Quizá pudiera valerse de ello. Se extendió hacia el costado, alzando las piernas para arrojarse contra la gomosa tensión de los campos electrostáticos.

Rozó torpemente esa resistencia algodonosa. Estaba acelerando, cayendo como una pluma. Se estiró para aferrar una cavidad emisora y un borbotón azulado le sacudió la mano. Tembló y jadeó de dolor. Se le entumeció el brazo. Aspiró aire para aclararse la visión, súbitamente acuosa. La pared pasaba a mayor velocidad. Se aproximaba a un nivel, colgando a sólo un metro de la pared del pozo. Pataleó como un mal nadador contra los blandos campos electrostáticos.

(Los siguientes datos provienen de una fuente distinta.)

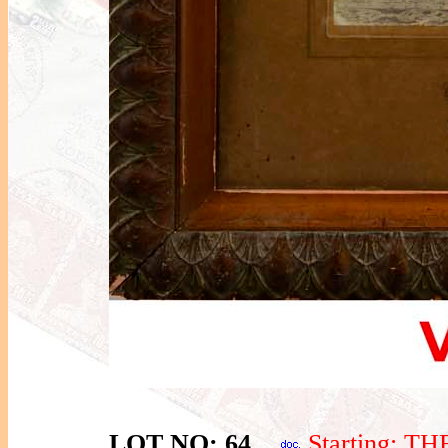
LOT NO: 64
Starting: T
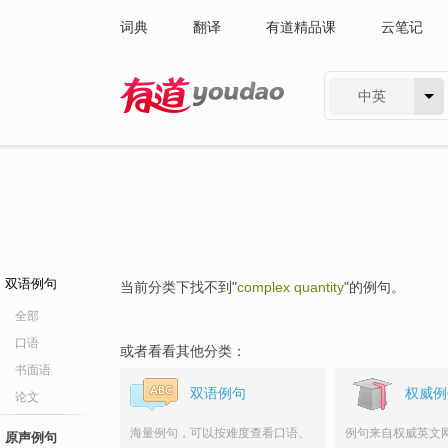
词典
翻译
有道精品课
云笔记
中英
有道 - 网易旗下搜索
双语例句
当前分类下找不到"
complex quantity
"的例句。
全部
口语
或者看看其他分类：
书面语
双语例句
权威例
论文
海量例句，可以按难度查看口语、
例句来自权威英文
原声例句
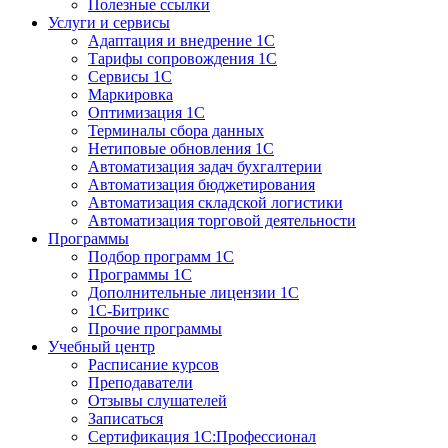
Полезные ссылки
Услуги и сервисы
Адаптация и внедрение 1С
Тарифы сопровождения 1С
Сервисы 1С
Маркировка
Оптимизация 1С
Терминалы сбора данных
Нетиповые обновления 1С
Автоматизация задач бухгалтерии
Автоматизация бюджетирования
Автоматизация складской логистики
Автоматизация торговой деятельности
Программы
Подбор программ 1С
Программы 1С
Дополнительные лицензии 1С
1С-Битрикс
Прочие программы
Учебный центр
Расписание курсов
Преподаватели
Отзывы слушателей
Записаться
Сертификация 1С:Профессионал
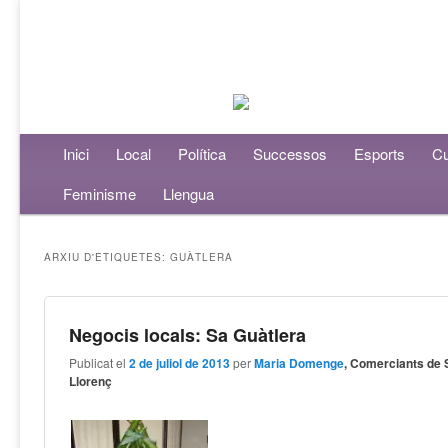
Menú principal
Inici
Aneu al contingut principal
Aneu al contingut secundari
Local
Política
Successos
Esports
Cu
Feminisme
Llengua
ARXIU D'ETIQUETES:
GUÀTLERA
Negocis locals: Sa Guàtlera
Publicat el
2 de juliol de 2013
per
Maria Domenge
, Comerciants de 
Llorenç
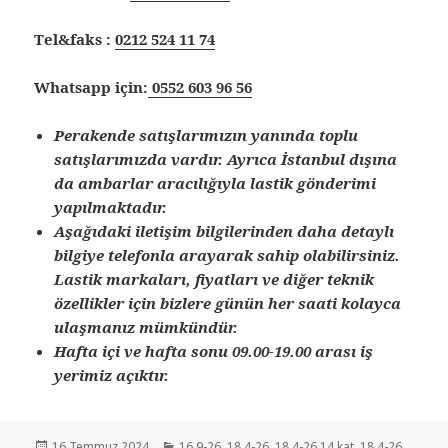
Tel&faks :
0212 524 11 74
Whatsapp için:
0552 603 96 56
Perakende satışlarımızın yanında toplu
satışlarımızda vardır. Ayrıca İstanbul dışına
da ambarlar aracılığıyla lastik gönderimi
yapılmaktadır.
Aşağıdaki iletişim bilgilerinden daha detaylı
bilgiye telefonla arayarak sahip olabilirsiniz.
Lastik markaları, fiyatları ve diğer teknik
özellikler için bizlere günün her saati kolayca
ulaşmanız mümkündür.
Hafta içi ve hafta sonu 09.00-19.00 arası iş
yerimiz açıktır.
Yayın
Kategoriler
16 Temmuz 2024
16.9-26
,
18.4-26
,
18.4-26 14 kat
,
18.4-26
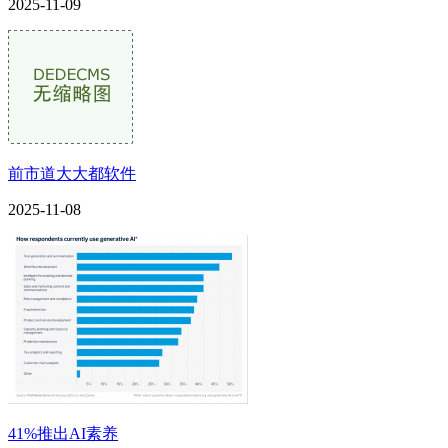
2025-11-09
前市道大大都软件
2025-11-08
41%推出AI素养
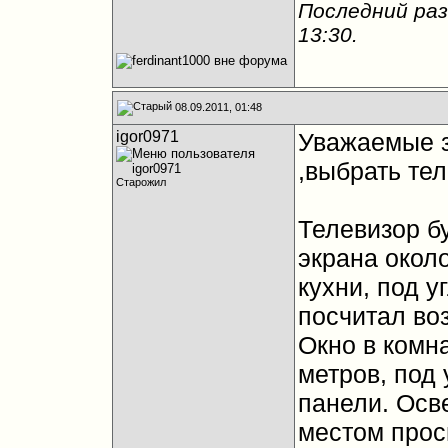
Последний раз
13:30
.
08.09.2011, 01:48
igor0971
Уважаемые з
,выбрать тел
Старожил
Телевизор бу
экрана около
кухни, под у
посчитал во
Окно в комна
метров, под 
панели. Осв
местом прос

Las puertas pasaron. Pateó el interruptor de emergencia, erró, pateó de nuevo, acertó. Las puertas comenzaron a abrirse. Se retorció y cogió el umbral con la mano izquierda.

Otra sacudida en la mano. Cerró los dedos. Se meció con el brazo rígido y chocó contra la pared. Otra descarga eléctrica lo estremeció. Más pequeña, pero le hizo tensar la pierna derecha. Logró apoyar la mano derecha en el umbral.

Había recobrado todo su peso y colgaba contra la pared. Su pie izquierdo encontró una cavidad emisora, se afianzó. Hari se encaramó penosamente. Sus músculos protestaban de dolor.

Procuró concentrarse. Tenía los ojos por encima del umbral. Gritos distantes. Zapatos azules imperiales corriendo hacia él.

«Aguanta, aguanta.» Una mujer con el uniforme de los Guardias Thurbanos se arrodilló junto a él, frunciendo el entrecejo.

—¿Qué hace usted en…?

—Llame… a los Especiales… —graznó Hari. Dígales que me he… caído.